74th world championships cyclo cross 2023 men's elite
MVDP Kicking Off His Cyclocross Season EarlyDavid Stockman - Getty Images

Mathieu van der Poel’s fans will have to wait one less week than previously thought to watch him kick of his cyclocross season.

The 28-year-old Dutch superstar was originally slated to start a 14-race slate with the Exact Cross race in Mol, Belgium on December 22, 2023. However, following what he reports as a strong training camp, van der Poel recently announced he pushed that start date up one week, where he’ll compete at the X20 Trophy race in Herentals, Belgium this Saturday, December 16., 2023.

Van der Poel is the reigning World Champion in both cyclocross and road racing. He’s won the cyclocross worlds five times since first capturing those rainbows in 2015.

“I’ve trained well in Spain and I feel ready to start in X2o Badkamers Trofee Herentals,” van der Poel—who will turn 29 just a few days before the February 4, 2024 World Championship race—said in a statement released through his Alpecin-Deceuninck team’s social media properties.

Lining up alongside van der Poel in Herentals will be former World Champion, Inoes Grenadiers' Tom Pidcock, who is kicking off his own ten-race schedule. Conspicuously absent from the X20 race, however, will be Jumbo-Visma’s Wout van Aert, a Herentals native. Though he kicked off his cross season with a win at Exact Cross in Essen, Belgium, he won’t line up again until the December 22, 2023 race in Mol.

The Big Three of cyclocross will go head-to-head-to-head at least four times between now and early January; at the World Cup races in Antwerp, Gavere, and Hulst on December 23, 26, and 30 respectively, and at the X20 race in Koksijde on January 4, 2024.

Pidcock and MVDP will face off on at least three other race days.
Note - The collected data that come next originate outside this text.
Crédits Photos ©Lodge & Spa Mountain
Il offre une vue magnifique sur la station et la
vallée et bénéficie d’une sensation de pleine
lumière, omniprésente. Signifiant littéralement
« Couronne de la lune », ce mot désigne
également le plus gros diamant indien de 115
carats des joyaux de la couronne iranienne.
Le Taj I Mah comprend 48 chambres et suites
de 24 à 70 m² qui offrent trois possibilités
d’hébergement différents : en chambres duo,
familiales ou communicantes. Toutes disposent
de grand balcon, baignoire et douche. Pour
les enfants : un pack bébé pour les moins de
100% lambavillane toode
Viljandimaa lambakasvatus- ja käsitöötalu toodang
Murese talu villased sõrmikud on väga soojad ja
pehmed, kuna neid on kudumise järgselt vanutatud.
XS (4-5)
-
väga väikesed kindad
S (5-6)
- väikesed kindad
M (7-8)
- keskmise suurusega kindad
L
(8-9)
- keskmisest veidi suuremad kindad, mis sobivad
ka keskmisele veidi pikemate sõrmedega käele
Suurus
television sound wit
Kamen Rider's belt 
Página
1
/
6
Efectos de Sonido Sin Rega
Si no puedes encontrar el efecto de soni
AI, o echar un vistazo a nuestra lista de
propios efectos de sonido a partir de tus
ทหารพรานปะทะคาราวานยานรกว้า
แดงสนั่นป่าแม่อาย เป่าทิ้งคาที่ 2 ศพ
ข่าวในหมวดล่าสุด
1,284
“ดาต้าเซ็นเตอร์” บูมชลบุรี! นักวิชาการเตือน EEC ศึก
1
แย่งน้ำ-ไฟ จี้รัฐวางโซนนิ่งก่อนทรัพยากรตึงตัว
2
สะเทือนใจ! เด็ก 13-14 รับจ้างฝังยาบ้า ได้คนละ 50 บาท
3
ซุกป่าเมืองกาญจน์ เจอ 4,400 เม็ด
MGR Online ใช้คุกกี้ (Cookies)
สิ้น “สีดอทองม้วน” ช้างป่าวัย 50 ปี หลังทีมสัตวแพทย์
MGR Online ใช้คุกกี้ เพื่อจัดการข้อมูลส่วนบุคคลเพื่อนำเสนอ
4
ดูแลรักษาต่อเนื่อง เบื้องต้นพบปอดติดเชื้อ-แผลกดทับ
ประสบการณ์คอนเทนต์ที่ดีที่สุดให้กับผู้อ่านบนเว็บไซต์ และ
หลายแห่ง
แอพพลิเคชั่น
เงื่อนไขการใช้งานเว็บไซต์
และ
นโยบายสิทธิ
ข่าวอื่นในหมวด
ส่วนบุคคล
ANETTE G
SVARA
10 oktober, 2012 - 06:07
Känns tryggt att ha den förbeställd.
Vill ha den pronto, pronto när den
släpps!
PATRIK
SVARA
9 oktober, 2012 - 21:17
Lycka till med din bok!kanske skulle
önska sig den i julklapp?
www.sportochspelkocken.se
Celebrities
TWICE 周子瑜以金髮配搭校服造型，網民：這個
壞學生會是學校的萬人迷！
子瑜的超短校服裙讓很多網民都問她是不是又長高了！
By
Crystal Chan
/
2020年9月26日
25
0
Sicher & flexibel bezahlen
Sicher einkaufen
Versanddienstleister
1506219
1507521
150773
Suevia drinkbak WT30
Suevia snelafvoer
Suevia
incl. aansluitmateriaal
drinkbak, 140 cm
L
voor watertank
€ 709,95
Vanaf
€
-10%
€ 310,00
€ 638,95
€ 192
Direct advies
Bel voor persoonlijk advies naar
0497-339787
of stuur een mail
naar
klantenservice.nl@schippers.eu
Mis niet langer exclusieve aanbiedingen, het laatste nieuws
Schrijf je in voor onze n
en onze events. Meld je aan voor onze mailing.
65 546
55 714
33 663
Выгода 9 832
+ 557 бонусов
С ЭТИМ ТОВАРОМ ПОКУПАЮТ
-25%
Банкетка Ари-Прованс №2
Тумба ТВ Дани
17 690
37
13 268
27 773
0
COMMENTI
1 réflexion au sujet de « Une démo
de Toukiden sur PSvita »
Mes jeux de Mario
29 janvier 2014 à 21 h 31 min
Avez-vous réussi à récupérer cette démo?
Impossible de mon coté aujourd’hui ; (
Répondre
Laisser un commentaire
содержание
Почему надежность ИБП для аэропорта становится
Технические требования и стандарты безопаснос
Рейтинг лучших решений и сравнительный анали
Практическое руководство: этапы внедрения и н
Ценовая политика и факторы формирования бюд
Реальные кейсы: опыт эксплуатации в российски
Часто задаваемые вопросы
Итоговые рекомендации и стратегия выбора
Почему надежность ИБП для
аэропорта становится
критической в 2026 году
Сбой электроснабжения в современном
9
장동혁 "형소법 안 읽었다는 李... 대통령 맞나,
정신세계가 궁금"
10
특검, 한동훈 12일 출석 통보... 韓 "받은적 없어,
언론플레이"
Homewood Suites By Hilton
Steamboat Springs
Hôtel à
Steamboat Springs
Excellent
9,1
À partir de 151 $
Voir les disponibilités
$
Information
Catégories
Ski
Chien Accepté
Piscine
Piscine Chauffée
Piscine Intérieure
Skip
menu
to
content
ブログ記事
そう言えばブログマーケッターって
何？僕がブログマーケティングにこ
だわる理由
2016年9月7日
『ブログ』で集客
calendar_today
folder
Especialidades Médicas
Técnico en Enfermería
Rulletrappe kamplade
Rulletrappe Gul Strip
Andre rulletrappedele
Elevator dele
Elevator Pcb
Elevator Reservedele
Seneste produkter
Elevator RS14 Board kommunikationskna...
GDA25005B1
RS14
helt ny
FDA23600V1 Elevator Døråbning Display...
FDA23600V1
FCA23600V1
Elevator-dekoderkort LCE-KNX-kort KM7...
Meanwhile, at 14 scheduled races, van der Poel’s cross season is the busiest, much of that owing to the defense of his rainbow jersey.

Van Aert, on the other hand, has made it clear that he won’t let this year’s cross season distract from his focus on the Spring Classics, where he hopes to finally add wins at Paris-Roubaix and his hometown Tour of Flanders to his palmarès.

Somewhere in between the two longtime rivals is Pidcock, who in late November confirmed his ten-race cross schedule. Like van Aert, Pidcock is skipping out on the February 4, 2024 World Championship, which will be held in Tabor, Czech Republic. He’ll race from this Saturday through the January 21, 2024 World Cup race in Benidorm, Spain.